Abstract

In the present study, the effect of hCG and RU 486 on non-pregnant uterine contractility and the sensitivity of the myometrium to the prostaglandin analogue misoprostol (GD Searle, Chicago, IL, USA) was evaluated. Seven healthy female volunteers participated in the study. Uterine contractility was recorded on cycle day LH+13 in two cycles. After recording the spontaneous contractility, 200 μg and 400 μg of misoprostol were administered orally at an interval of 45–60 minutes. In the second month, 5,000 IU hCG was administered on cycle day LH+8 and 10,000 hCG on cycle days LH+10 and LH+12, and 200 mg RU 486 on cycle day LH+11,48 hours prior to the recording.
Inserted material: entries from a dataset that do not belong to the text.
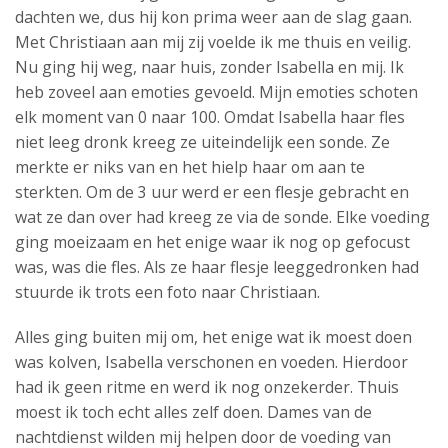
dachten we, dus hij kon prima weer aan de slag gaan.
Met Christiaan aan mij zij voelde ik me thuis en veilig.
Nu ging hij weg, naar huis, zonder Isabella en mij. Ik
heb zoveel aan emoties gevoeld. Mijn emoties schoten
elk moment van 0 naar 100. Omdat Isabella haar fles
niet leeg dronk kreeg ze uiteindelijk een sonde. Ze
merkte er niks van en het hielp haar om aan te
sterkten. Om de 3 uur werd er een flesje gebracht en
wat ze dan over had kreeg ze via de sonde. Elke voeding
ging moeizaam en het enige waar ik nog op gefocust
was, was die fles. Als ze haar flesje leeggedronken had
stuurde ik trots een foto naar Christiaan.
Alles ging buiten mij om, het enige wat ik moest doen
was kolven, Isabella verschonen en voeden. Hierdoor
had ik geen ritme en werd ik nog onzekerder. Thuis
moest ik toch echt alles zelf doen. Dames van de
nachtdienst wilden mij helpen door de voeding van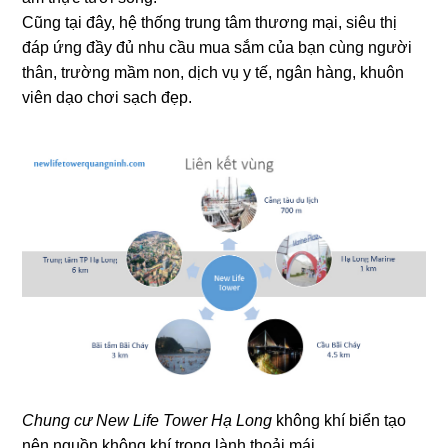
Cũng tại đây, hệ thống trung tâm thương mại, siêu thị
đáp ứng đầy đủ nhu cầu mua sắm của bạn cùng người
thân, trường mầm non, dịch vụ y tế, ngân hàng, khuôn
viên dạo chơi sạch đẹp.
Chung cư New Life Tower Hạ Long
không khí biển tạo
nên nguồn không khí trong lành thoải mái.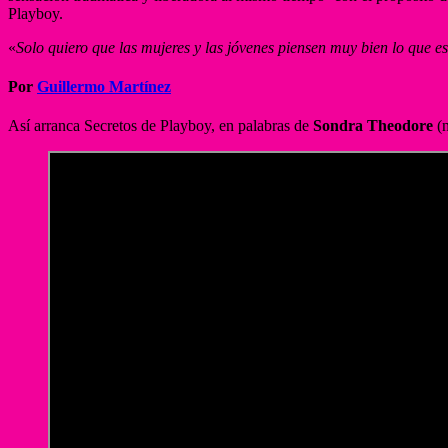
Playboy.
«
Solo quiero que las mujeres y las jóvenes piensen muy bien lo que e
Por
Guillermo Martínez
Así arranca Secretos de Playboy, en palabras de
Sondra Theodore
(n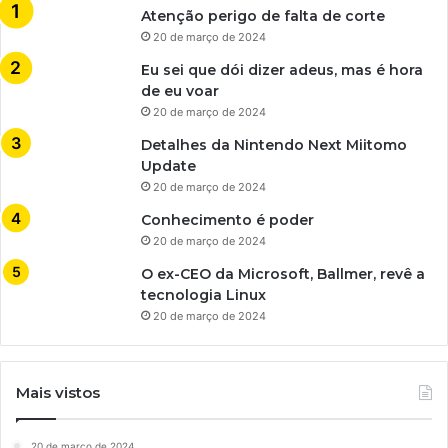
Atenção perigo de falta de corte
20 de março de 2024
Eu sei que dói dizer adeus, mas é hora
de eu voar
20 de março de 2024
Detalhes da Nintendo Next Miitomo
Update
20 de março de 2024
Conhecimento é poder
20 de março de 2024
O ex-CEO da Microsoft, Ballmer, revê a
tecnologia Linux
20 de março de 2024
Mais vistos
20 de março de 2024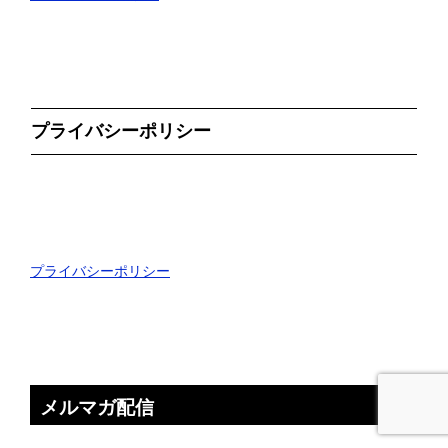
プライバシーポリシー
プライバシーポリシー
メルマガ配信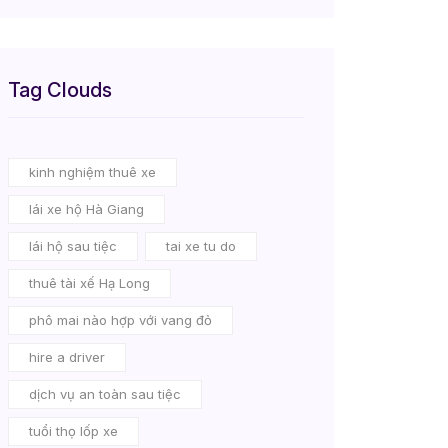
Tag Clouds
kinh nghiệm thuê xe
lái xe hộ Hà Giang
lái hộ sau tiệc
tai xe tu do
thuê tài xế Hạ Long
phô mai nào hợp với vang đỏ
hire a driver
dịch vụ an toàn sau tiệc
tuổi thọ lốp xe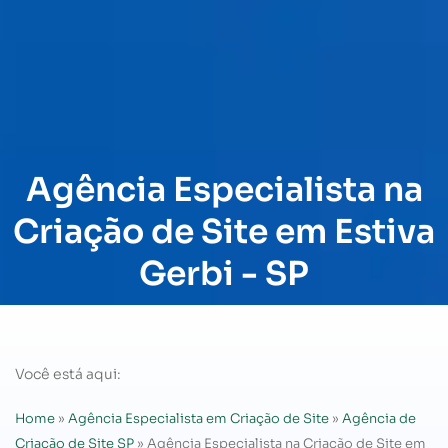
Agência Especialista na
Criação de Site em Estiva
Gerbi - SP
Você está aqui:
Home
»
Agência Especialista em Criação de Site
»
Agência de
Criação de Site SP
»
Agência Especialista na Criação de Site em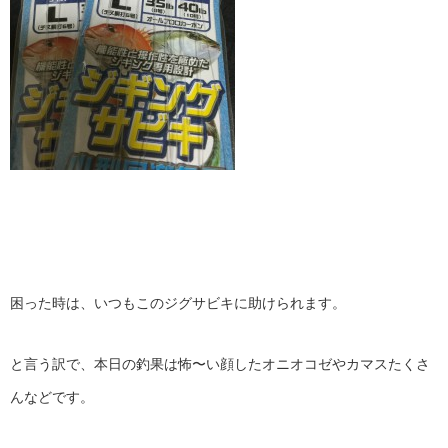
困った時は、いつもこのジグサビキに助けられます。
と言う訳で、本日の釣果は怖〜い顔したオニオコゼやカマスたくさ
んなどです。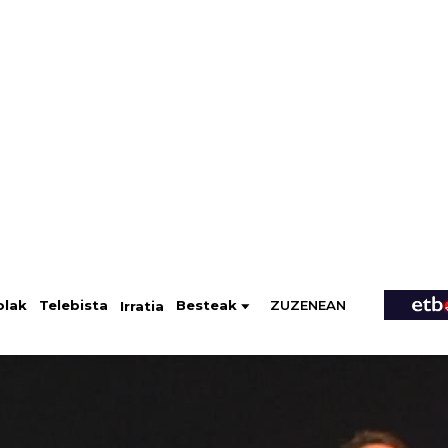
ZUZENEAN
Telebista
Besteak
olak
Irratia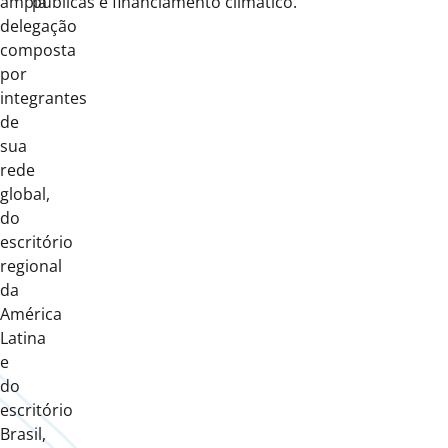
ampla
públicas e financiamento climático.
delegação
composta
por
integrantes
de
sua
rede
global,
do
escritório
regional
da
América
Latina
e
do
escritório
Brasil,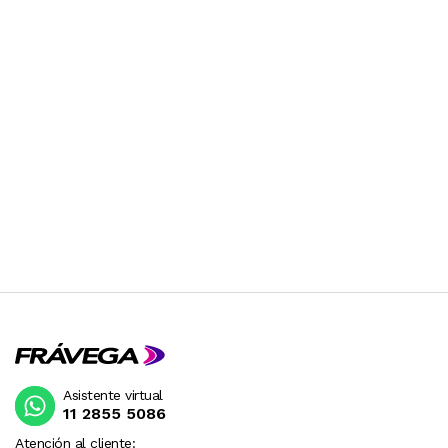
Asistente virtual
11 2855 5086
Atención al cliente: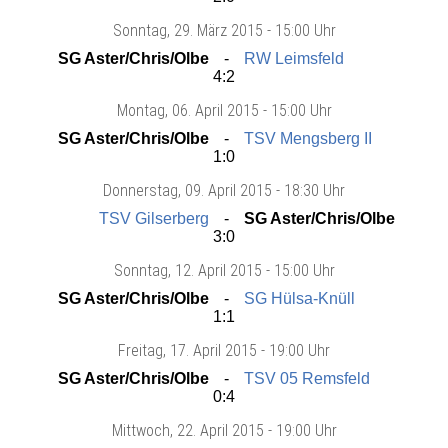
Sonntag
, 29. März 2015 -
15:00 Uhr
SG Aster/Chris/Olbe
RW Leimsfeld
4:2
Montag
, 06. April 2015 -
15:00 Uhr
SG Aster/Chris/Olbe
TSV Mengsberg II
1:0
Donnerstag
, 09. April 2015 -
18:30 Uhr
TSV Gilserberg
SG Aster/Chris/Olbe
3:0
Sonntag
, 12. April 2015 -
15:00 Uhr
SG Aster/Chris/Olbe
SG Hülsa-Knüll
1:1
Freitag
, 17. April 2015 -
19:00 Uhr
SG Aster/Chris/Olbe
TSV 05 Remsfeld
0:4
Mittwoch
, 22. April 2015 -
19:00 Uhr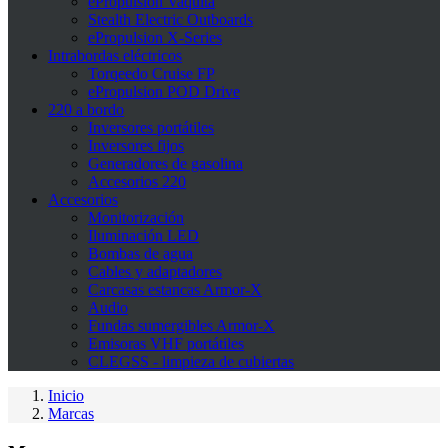
ePropulsion Vaquita
Stealth Electric Outboards
ePropulsion X-Series
Intrabordas eléctricos
Torqeedo Cruise FP
ePropulsion POD Drive
220 a bordo
Inversores portátiles
Inversores fijos
Generadores de gasolina
Accesorios 220
Accesorios
Monitorización
Iluminación LED
Bombas de agua
Cables y adaptadores
Carcasas estancas Armor-X
Audio
Fundas sumergibles Armor-X
Emisoras VHF portátiles
CLEGSS - limpieza de cubiertas
Inicio
Marcas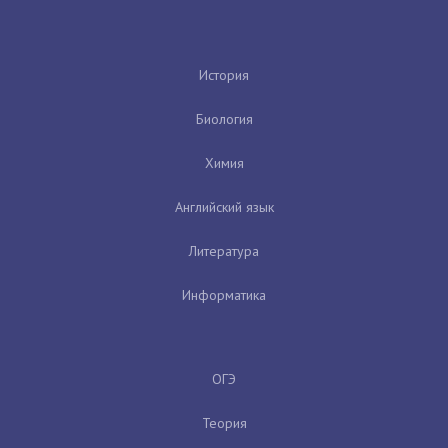
История
Биология
Химия
Английский язык
Литература
Информатика
ОГЭ
Теория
In three women, a third month was included in which the same treatment, except for RU 486, was given. Treatment with hCG delayed menstrual bleeding and resulted in a significant increase in the concentration of plasma progesterone. Following hCG, the degree of uterine contractility was reduced, while after hCG and RU 486 the uterus was significantly more active. In the control cycle and following hCG alone, misoprostol had a slight stimulatory effect. When RU 486 was added, the degree of contractility following misoprostol was 4 to 9 times greater than that found if RU 486 was not given. Late luteal administration of RU 486 is not an effective method of fertility regulation. The results of the present study indicate that a combination of RU 486 and misoprostol will be more suitable for this purpose.